The following are some good ideas on appearance at a deposition.
1. Be neat and clean. No matter your financial means, show up with your hair combed, your shoes shined, your clothes free of stains and your person clean, including fingernails and teeth. It’s a mark of respect.
2. Dress appropriately. Business persons generally wear suits; blue-collar workers, a shirt/blouse and pants/skirt; homemakers, PTA-meeting type outfits. Jeans are usually considered too informal for Court.
3. Dress conservatively and simply. Jurors should be interested in what you have to say, not distracted by your fashion statement. Save your wild plaids/florals, stiletto heels, cleavage-exposing, and midriff or backside-baring garments for other occasions.
4. Accessorize minimally. Less is more: keep your jewelry and bling to non-showy minimum. The same goes for make-up, hair styles and nail fashions. Leave your shades in your pocket and hair out of your face; jurors need to see your face and eyes.
6. Keep your hands off yourself. Resist the temptation to run your fingers through your hair, pluck at your mustache, twiddle your earrings or pick lint off your clothes.

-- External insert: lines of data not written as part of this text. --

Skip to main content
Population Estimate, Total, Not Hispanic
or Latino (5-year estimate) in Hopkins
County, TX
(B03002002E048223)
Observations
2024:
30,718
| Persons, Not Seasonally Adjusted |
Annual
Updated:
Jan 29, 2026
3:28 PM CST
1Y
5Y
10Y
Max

7. Use the Power-Sit™. Anytime you’re sitting, at deposition or trial, unless your physical condition precludes it, sit with your rear pushed into the “L” formed by the seat and seat-back, then rest your back on the seat back, and leave your arms on the arms of the chair, or
resting loosely in your lap. This will automatically give you good posture and confident bearing.
8. Maintain a serious, neutral expression on your face. Avoid extreme expressions, such
as looking wildly distraught, rolling your eyes, scowling fiercely, or flashing broad grins.

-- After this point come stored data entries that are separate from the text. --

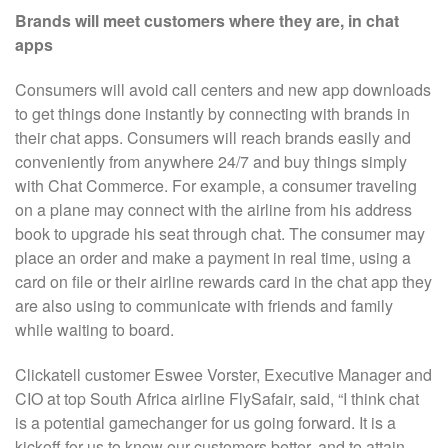
Brands will meet customers where they are, in chat
apps
Consumers will avoid call centers and new app downloads
to get things done instantly by connecting with brands in
their chat apps. Consumers will reach brands easily and
conveniently from anywhere 24/7 and buy things simply
with Chat Commerce. For example, a consumer traveling
on a plane may connect with the airline from his address
book to upgrade his seat through chat. The consumer may
place an order and make a payment in real time, using a
card on file or their airline rewards card in the chat app they
are also using to communicate with friends and family
while waiting to board.
Clickatell customer Eswee Vorster, Executive Manager and
CIO at top South Africa airline FlySafair, said, “I think chat
is a potential gamechanger for us going forward. It is a
kickoff for us to know our customers better, and to attain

9. Keep your body language open and undefended. Don’t cross one or both of your arms over your chest, it’s read as defensiveness. Avoid slumping, slouching, twisting your body to
one side, leaning to either side, or supporting your chin with your hand, elbow on the table.
10. Engage steady eye contact with whoever’s asking you a question or speaking to you. Look away while you’re thinking if needed, but engage eye contact before speaking.